Una bimba di 3 anni verrà data in affidamento temporaneo a una coppia di omosessuali. Il Tribunale Minorile di Bologna, presieduto dal giudice Giuseppe Spadaro, diventa protagonista di una sentenza che in poche ore sta già facendo discutere partiti politici, associazioni e istituzioni nazionali e soprattutto la Procura dei Minori di Bologna che attraverso il procuratore capo, Ugo Pastore, ha impugnato il provvedimento dei colleghi del tribunale per alcuni vizi di “approssimazione e incongruenze”.

I due uomini affidatari, come riportato dal Corriere della Sera, hanno 50 anni, abitano in un’altra città dell’Emilia Romagna, convivono da tempo, hanno un lavoro e un buon reddito. Oltre ai giudici, anche i servizi sociali hanno dato parere favorevole all’affidamento temporaneo: i due sono una coppia ‘stabile e affidabile’ e possiedono tutte le condizioni di serenità e benessere richieste dalla legge per la piccola che vive in un contesto familiare difficile nella stessa città e conosce bene i due gay, tanto da chiamarli ‘zii’ sebbene non vi sia tra loro alcun legame di parentela.

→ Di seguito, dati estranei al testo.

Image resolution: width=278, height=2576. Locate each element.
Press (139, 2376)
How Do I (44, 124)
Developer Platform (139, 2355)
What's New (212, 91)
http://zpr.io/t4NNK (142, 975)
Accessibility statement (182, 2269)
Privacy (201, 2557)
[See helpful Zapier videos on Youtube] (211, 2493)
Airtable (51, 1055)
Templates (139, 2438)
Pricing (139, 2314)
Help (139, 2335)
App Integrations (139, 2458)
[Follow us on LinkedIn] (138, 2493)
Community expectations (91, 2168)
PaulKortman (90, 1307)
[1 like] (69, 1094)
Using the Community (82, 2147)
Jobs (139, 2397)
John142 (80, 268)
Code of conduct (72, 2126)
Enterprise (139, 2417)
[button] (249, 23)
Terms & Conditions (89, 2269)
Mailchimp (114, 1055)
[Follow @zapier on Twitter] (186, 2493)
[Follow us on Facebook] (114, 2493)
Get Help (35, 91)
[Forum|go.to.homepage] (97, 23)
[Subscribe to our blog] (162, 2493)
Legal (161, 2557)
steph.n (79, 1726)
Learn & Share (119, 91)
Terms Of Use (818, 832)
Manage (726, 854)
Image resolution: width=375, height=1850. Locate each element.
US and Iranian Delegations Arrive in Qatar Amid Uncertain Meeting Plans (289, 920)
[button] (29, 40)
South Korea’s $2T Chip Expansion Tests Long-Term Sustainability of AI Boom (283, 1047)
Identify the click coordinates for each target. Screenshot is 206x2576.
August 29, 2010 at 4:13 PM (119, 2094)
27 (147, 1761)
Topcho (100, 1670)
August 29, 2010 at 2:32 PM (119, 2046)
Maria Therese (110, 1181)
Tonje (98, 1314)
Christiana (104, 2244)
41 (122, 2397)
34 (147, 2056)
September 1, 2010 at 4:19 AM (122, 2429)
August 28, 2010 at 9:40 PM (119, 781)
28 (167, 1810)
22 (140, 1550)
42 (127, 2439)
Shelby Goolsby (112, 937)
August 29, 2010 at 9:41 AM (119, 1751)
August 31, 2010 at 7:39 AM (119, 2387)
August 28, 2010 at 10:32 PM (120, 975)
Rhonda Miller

Infatti, a differenza dell’adozione, per la quale la legge italiana parla espressamente di coppia sposata, per l’affidamento la nuova famiglia temporanea può essere sia una famiglia tradizionale, meglio se con altri figli in casa, ma anche una “comunità di tipo familiare”, formata da due persone che assolvono alla funzione di genitori, o un single. Non ci sono voci specifiche sull’ipotesi di una coppia omosex. Ad avvalorare la legge, nel gennaio 2013 la Cassazione, esprimendosi su un’altra vicenda, aveva sancito il diritto dei gay ad ottenere in affido un minore.

Ma è la Procura dei Minori di Bologna a non vederci chiaro e a riscontrare subito alcune “incongruenze” nell’affidamento, tanto da impugnare il provvedimento del Tribunale definendolo “poco trasparente”. “La legge sull’affidamento prevede all’articolo 2 che si dia preferenza a famiglie che hanno figli minori ma, riguardo al caso di cui stiamo discutendo, non si capisce se questa possibilità sia stata valutata o meno”, spiega il procuratore Pastore al sito web di Tempi.it, “per questo abbiamo impugnato il provvedimento: non si danno sufficienti garanzie che l’articolo 2 sia stato rispettato”.

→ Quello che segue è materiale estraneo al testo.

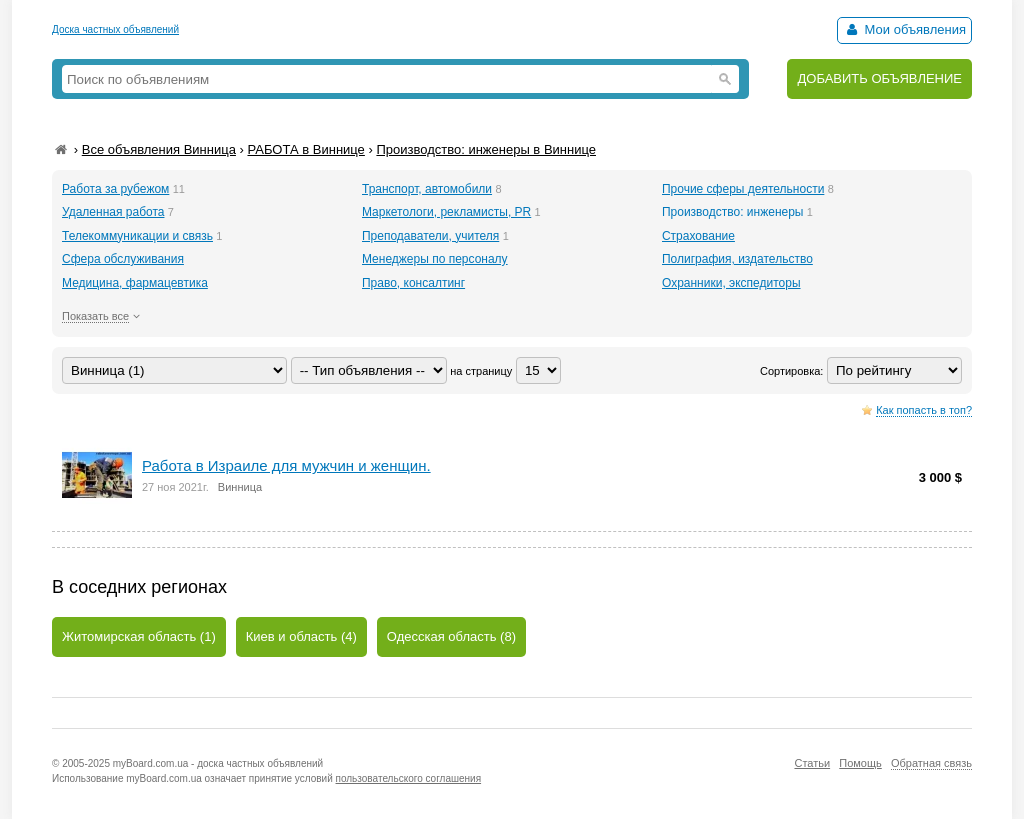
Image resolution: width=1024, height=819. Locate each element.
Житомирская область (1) (139, 636)
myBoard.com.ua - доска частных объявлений (218, 763)
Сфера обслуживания (123, 259)
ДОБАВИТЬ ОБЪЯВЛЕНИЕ (879, 78)
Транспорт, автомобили (427, 189)
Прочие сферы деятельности (743, 189)
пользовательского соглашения (409, 778)
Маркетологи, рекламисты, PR (446, 212)
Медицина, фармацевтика (135, 283)
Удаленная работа (113, 212)
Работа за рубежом (115, 189)
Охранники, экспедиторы (731, 283)
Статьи (812, 763)
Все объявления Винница (159, 149)
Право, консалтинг (413, 283)
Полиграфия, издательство (737, 259)
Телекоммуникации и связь (137, 236)
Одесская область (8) (451, 636)
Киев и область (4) (301, 636)
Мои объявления (904, 29)
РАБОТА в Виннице (305, 149)
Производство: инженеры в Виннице (486, 149)
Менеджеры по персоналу (435, 259)
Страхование (698, 236)
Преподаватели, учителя (430, 236)
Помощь (860, 763)
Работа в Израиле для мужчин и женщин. (286, 465)
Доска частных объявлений (115, 29)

Nulla quindi da contestare sull’orientamento sessuale dei due affidatari: “Che la coppia sia gay o meno, a noi non interessa”, continua, “rileviamo invece che non è stata fatta alcuna comparazione con altre coppie. Perché è stata scelta questa e non altre? Non si capisce. È una scelta che non è stata motivata. Ma se passa questo principio – e non che, a parità di condizioni, sia preferita una coppia con figli minori – poi si può avallare tutto, con rischi non indifferenti. Infatti, ragionando per assurdo, si potrebbe arrivare a preferire una famiglia a un’altra secondo criteri astrusi, come la simpatia per esempio”.

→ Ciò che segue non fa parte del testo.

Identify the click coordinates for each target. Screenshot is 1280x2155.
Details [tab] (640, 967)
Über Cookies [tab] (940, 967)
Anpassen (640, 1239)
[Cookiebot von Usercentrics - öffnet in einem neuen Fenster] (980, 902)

Pastore aggiunge anche altre due mancanze formali: “I due uomini risultano avere due residenze diverse, quindi non si capisce se sono una coppia o no. E poi c’è un altro aspetto poco chiaro: secondo la legge entrambi i genitori della famiglia d’origine devono essere d’accordo sull’affidamento temporaneo. Per questo servono le firme di entrambi. Qui, invece, abbiamo la firma solo della madre, mentre manca quella del padre che è all’estero. Si tratta di una famiglia di stranieri e io spero che abbiano capito bene quali sono le implicazioni della loro scelta”.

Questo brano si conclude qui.